Sierpinski Triangles
As I write this, the governor of Alabama has just canceled school for the remainder of the school year.
Looks like I'm going to be spending a lot more time acting as my kids' teacher! At least I'm in the same boat as many of you.
I can already see myself in two weeks, half-mad from being stuck in my house, retreating to the bedroom for a one-person parent teacher conference.
Me: Thank you for taking the time, and I brought some boxes of Kleenex for the class. And I know you're busy, but I just feel like Joel isn't being challenged enough.
Me: I appreciate that, and I want you to know that I am trying to meet the needs of all my students. As you know, I currently am running a multi-age classroom with your son, a 5-year-old, and a toddler.
Me: Yes, I wanted to speak to you about that as well. Our toddler has been throwing her food on the floor. Can't you do something about that at school? You're her teacher.
Me: ...
SCENE
Ok, so maybe I am going a bit stir-crazy already! But I know one thing that reliably calms me down: math art.
How to Draw a Sierpinski Triangle
I am a terrible freehand artist, but I love doing mathematical art. The whole process is about simple rules, precise measurements, and repeating patterns. It's a form of meditation for me.
As a gateway, I wanted to share a drawing that just about any kid can do, to some level of sophistication. I'll give you the general outline and you can adapt it to your kids' abilities.
You'll want a ruler or straightedge, ideally. Start by drawing a big triangle on a piece of paper. The triangle can be any sort, but lots of people start with a classic equilateral triangle.

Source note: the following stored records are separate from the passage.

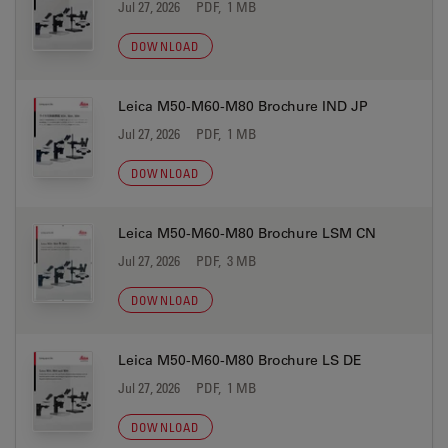
Jul 27, 2026
PDF, 1 MB
DOWNLOAD
Leica M50-M60-M80 Brochure IND JP
Jul 27, 2026
PDF, 1 MB
DOWNLOAD
Leica M50-M60-M80 Brochure LSM CN
Jul 27, 2026
PDF, 3 MB
DOWNLOAD
Leica M50-M60-M80 Brochure LS DE
Jul 27, 2026
PDF, 1 MB
DOWNLOAD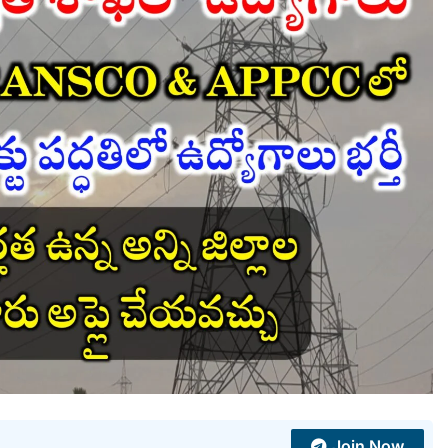
Join Now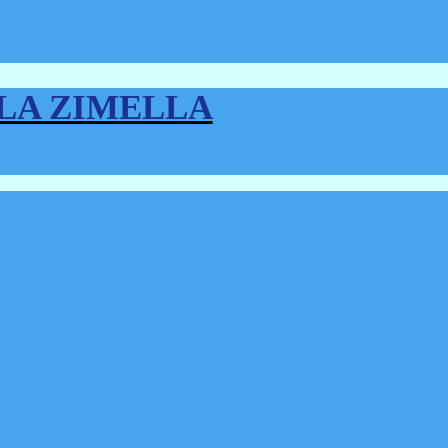
LLA ZIMELLA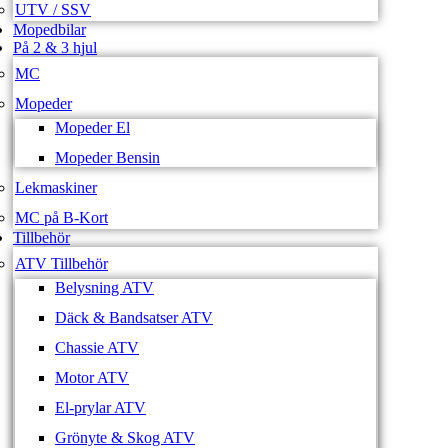
UTV / SSV
Mopedbilar
På 2 & 3 hjul
MC
Mopeder
Mopeder El
Mopeder Bensin
Lekmaskiner
MC på B-Kort
Tillbehör
ATV Tillbehör
Belysning ATV
Däck & Bandsatser ATV
Chassie ATV
Motor ATV
El-prylar ATV
Grönyte & Skog ATV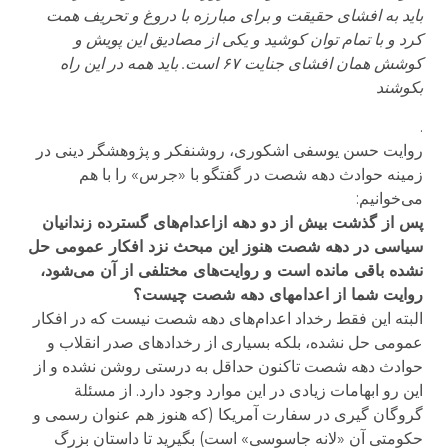
باید به افشای حقیقت و برای مبارزه با دروغ و تحریف همت
کرد و با تمام توان کوشید و یکی از مصادیق این پویش و
کوشش‌‌ همان افشای جنایت
۶۷
است. باید همه در این راه
بکوشند
.
روایت حسن یوسفی اشکوری، روشنفکر و پژوهشگر دینی در
زمینه حوادث دهه شصت در گفتگو با «جرس» را با هم
می‌خوانیم:
پس از گذشت بیش از دو دهه ازاعدام‌های گسترده زندانیان
سیاسی در دهه شصت هنوز این مبحث نزد افکار عمومی حل
نشده باقی مانده است و روایت‌های مختلفی از آن می‌شود،
روایت شما از اعدامهای دهه شصت چیست؟
البته این فقط رخداد اعدام‌های دهه شصت نیست که در افکار
عمومی حل نشده، بلکه بسیاری از رخدادهای صدر انقلاب و
حوادث دهه شصت تاکنون حداقل به درستی روشن نشده و از
این رو ابهامات زیادی در این موارد وجود دارد. از مسئلة
گروگان گیری در سفارت آمریکا (که هنوز هم عنوان رسمی و
حکومتی آن «لانه جاسوسی» است) بگیرید تا داستان بزرگ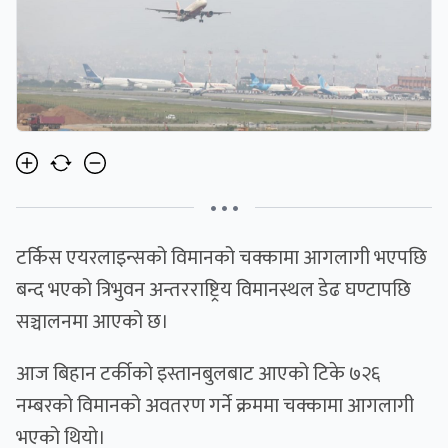
• • •
टर्किस एयरलाइन्सको विमानको चक्कामा आगलागी भएपछि
बन्द भएको त्रिभुवन अन्तरराष्ट्रिय विमानस्थल डेढ घण्टापछि
सञ्चालनमा आएको छ।
आज बिहान टर्कीको इस्तानबुलबाट आएको टिके ७२६
नम्बरको विमानको अवतरण गर्ने क्रममा चक्कामा आगलागी
भएको थियो।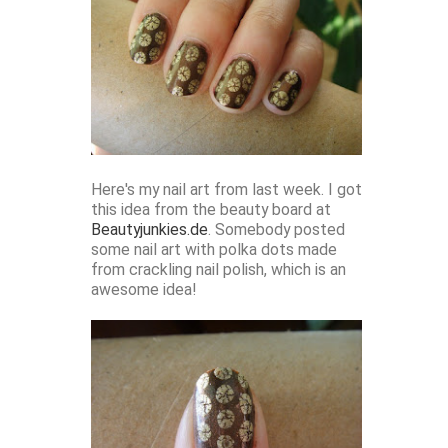
Here's my nail art from last week. I got
this idea from the beauty board at
Beautyjunkies.de
. Somebody posted
some nail art with polka dots made
from crackling nail polish, which is an
awesome idea!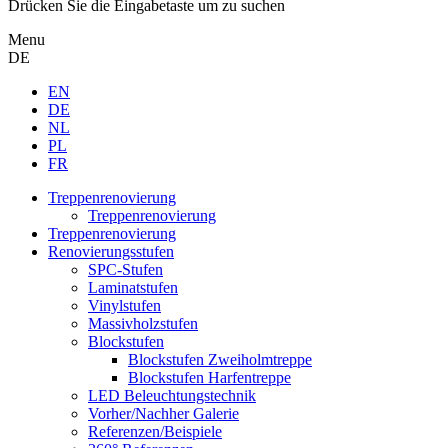
Drücken Sie die Eingabetaste um zu suchen
Menu
DE
EN
DE
NL
PL
FR
Treppenrenovierung
Treppenrenovierung
Treppenrenovierung
Renovierungsstufen
SPC-Stufen
Laminatstufen
Vinylstufen
Massivholzstufen
Blockstufen
Blockstufen Zweiholmtreppe
Blockstufen Harfentreppe
LED Beleuchtungstechnik
Vorher/Nachher Galerie
Referenzen/Beispiele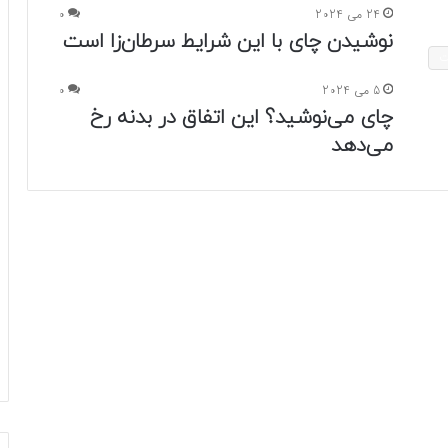
24 می 2024
0
نوشیدن چای با این شرایط سرطان‌زا است
ت
5 می 2024
0
چای می‌نوشید؟ این اتفاق در بدنه رخ
می‌دهد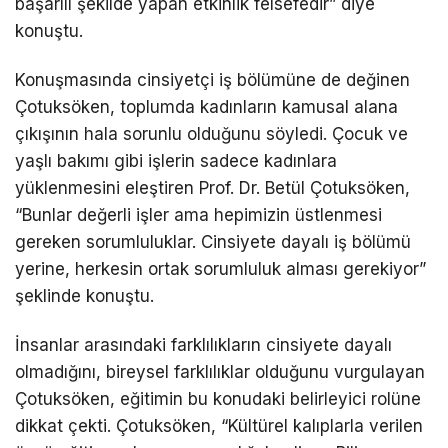
başarılı şekilde yapan etkinlik felsefedir” diye
konuştu.
Konuşmasında cinsiyetçi iş bölümüne de değinen
Çotuksöken, toplumda kadınların kamusal alana
çıkışının hala sorunlu olduğunu söyledi. Çocuk ve
yaşlı bakımı gibi işlerin sadece kadınlara
yüklenmesini eleştiren Prof. Dr. Betül Çotuksöken,
“Bunlar değerli işler ama hepimizin üstlenmesi
gereken sorumluluklar. Cinsiyete dayalı iş bölümü
yerine, herkesin ortak sorumluluk alması gerekiyor”
şeklinde konuştu.
İnsanlar arasındaki farklılıkların cinsiyete dayalı
olmadığını, bireysel farklılıklar olduğunu vurgulayan
Çotuksöken, eğitimin bu konudaki belirleyici rolüne
dikkat çekti. Çotuksöken, “Kültürel kalıplarla verilen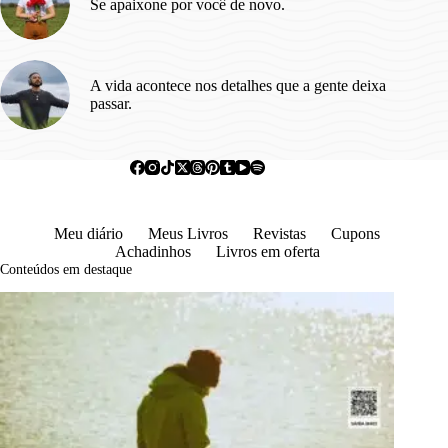
Se apaixone por você de novo.
A vida acontece nos detalhes que a gente deixa
passar.
Meu diário
Meus Livros
Revistas
Cupons
Achadinhos
Livros em oferta
Conteúdos em destaque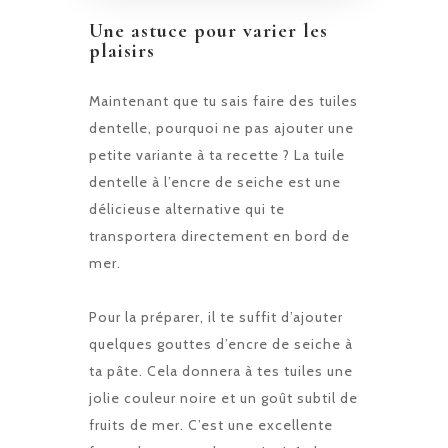
Une astuce pour varier les
plaisirs
Maintenant que tu sais faire des tuiles
dentelle, pourquoi ne pas ajouter une
petite variante à ta recette ? La tuile
dentelle à l’encre de seiche est une
délicieuse alternative qui te
transportera directement en bord de
mer.
Pour la préparer, il te suffit d’ajouter
quelques gouttes d’encre de seiche à
ta pâte. Cela donnera à tes tuiles une
jolie couleur noire et un goût subtil de
fruits de mer. C’est une excellente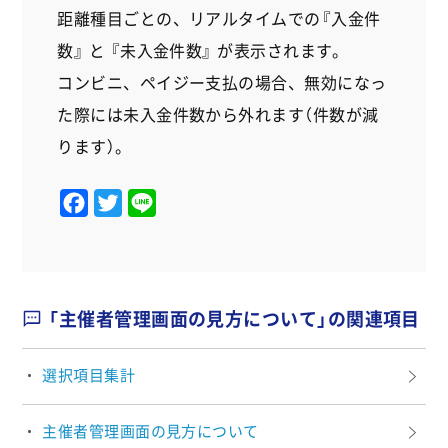
距離種目ごとの、リアルタイムでの『入金件
数』 と 『未入金件数』 が表示されます。
コンビニ、ペイジー支払の場合、無効になっ
た際には未入金件数から外れます（件数が減
ります）。
F
T
L
a
w
i
c
i
n
e
t
e
b
t
「主催者管理画面の見方について」の関連項目
o
e
o
r
選択項目集計
k
主催者管理画面の見方について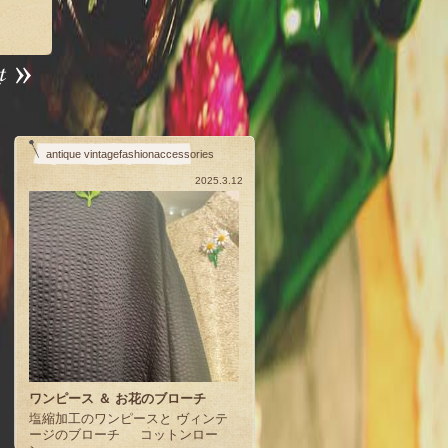
antique vintagefashionaccessories
2025.3.12
ワンピース ＆ お花のブローチ
塩縮加工のワンピースと ヴィンテ
ージのブローチ コットンロー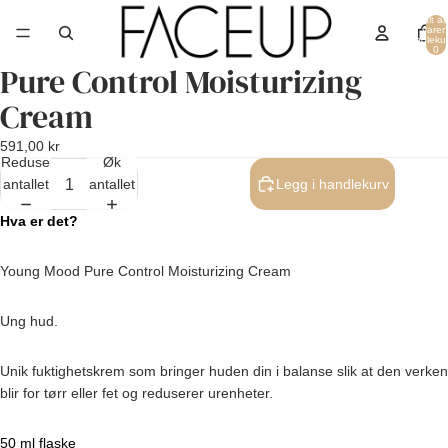
Totalt an
varer 
handleku
0
Pure Control Moisturizing
Åpne
bildet
Cream
i
fullskjerm
591,00 kr
Reduser
Øk
antallet
antallet
Legg i handlekurv
Hva er det?
Young Mood Pure Control Moisturizing Cream
Ung hud.
Unik fuktighetskrem som bringer huden din i balanse slik at den verken
blir for tørr eller fet og reduserer urenheter.
50 ml flaske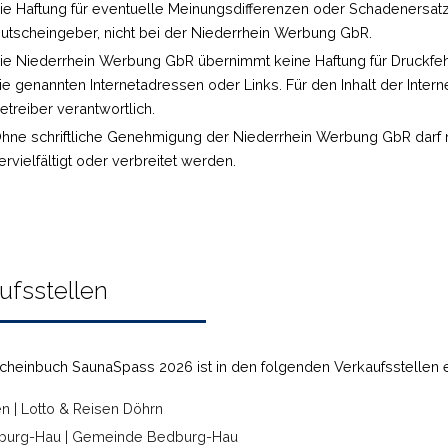
ie Haftung für eventuelle Meinungsdifferenzen oder Schadenersat
utscheingeber, nicht bei der Niederrhein Werbung GbR.
ie Niederrhein Werbung GbR übernimmt keine Haftung für Druckfehler
ie genannten Internetadressen oder Links. Für den Inhalt der Inter
etreiber verantwortlich.
hne schriftliche Genehmigung der Niederrhein Werbung GbR darf ni
ervielfältigt oder verbreitet werden.
ufsstellen
cheinbuch SaunaSpass 2026 ist in den folgenden Verkaufsstellen e
n | Lotto & Reisen Döhrn
burg-Hau | Gemeinde Bedburg-Hau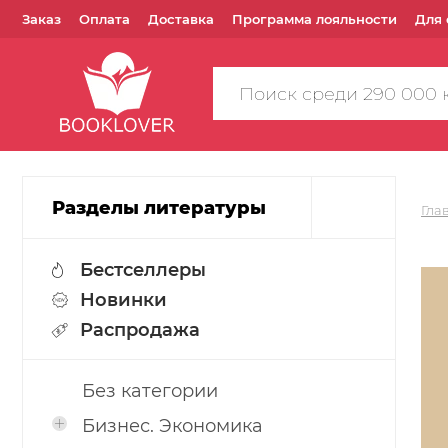
Заказ
Оплата
Доставка
Программа лояльности
Для 
Поиск
по
сайту
Разделы литературы
Гла
Бестселлеры
Новинки
Распродажа
Без категории
Бизнес. Экономика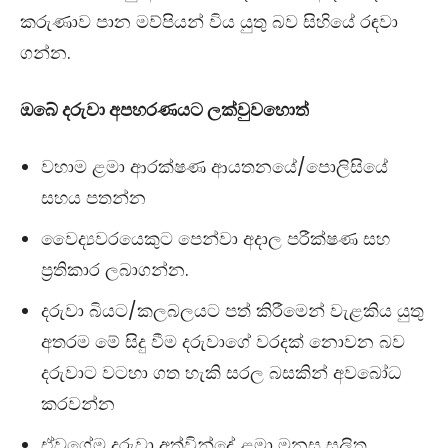
කරුණාව පාන මව්පියන් විය යුතු බව සිහියේ රඳවා
ගන්න.
ඔබේ දරුවා අපහරණයට ලක්වුවහොත්
වහාම ළමා ආරක්ෂණ ආයතනයේ/පොලිසියේ
සහය පතන්න
වෛද්‍යවරයෙකුට පෙන්වා අදාල පරීක්ෂණ සහ
ප්‍රතිකාර ලබාගන්න.
දරුවා බියට/කලබලයට පත් කිරීමෙන් වැළකිය යුතු
අතරම මේ සිදු වීම දරුවාගේ වරදක් නොවන බව
දරුවාට වටහා ගත හැකි සරල බසකින් අවබෝධ
කරවන්න
ඒවගේම දරුවා අත්වින්දේ ළමා මනස සලිත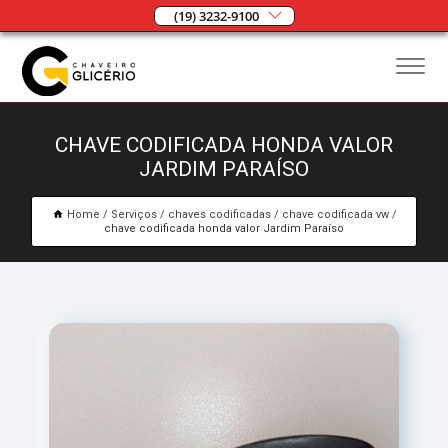
(19) 3232-9100
CHAVE CODIFICADA HONDA VALOR
JARDIM PARAÍSO
Home
Serviços
chaves codificadas
chave codificada vw
chave codificada honda valor Jardim Paraíso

Then, find the midpoint of each side and mark it on your paper. Again, your kids can eyeball this, or they can use all sorts of informal or formal measuring techniques to find the midpoint. Make that part of the challenge of the project!
Once they've found the midpoints, they connect those to form a smaller triangle inside your original triangle. Now you should see four triangles: three that are facing the same way as your original, and one that appears upside-down. Let's call this "Stage 1"
Now it's time to decorate! Color in that upside-down triangle however you want. Then turn your attention to the three remaining triangles. You know, they really look like smaller versions of the original triangle...
So let's do the same process to each of them. Find the midpoints of their sides and connect them to form smaller triangles. Decorate the upside-down ones to finish Stage 2. Then take the rightside-up triangles and repeat the process! You've made a Sierpinski Triangle.
How long will this take? Well, if you want, it can literally take forever. The Sierpinski triangle is what's known as a fractal: an object that is infinitely similar to itself. Each small section of the Sierpinski triangle looks like a miniature version of the whole thing.
I find that it's fun to decorate each stage differently. This really helps bring out the contrast in the larger and smaller triangles.
There is, of course, a ton to explore in the Sierpinski triangle. I'll just leave you with a few optional questions to explore while you enjoy your weekend:
What changes when you change the shape of the original triangle?
How many uncolored triangles are there after Stage 1? After Stage 2? Stage 3? Stage 10?
What fraction is colored in after Stage 1? After Stage 2? Stage 3? Stage 10?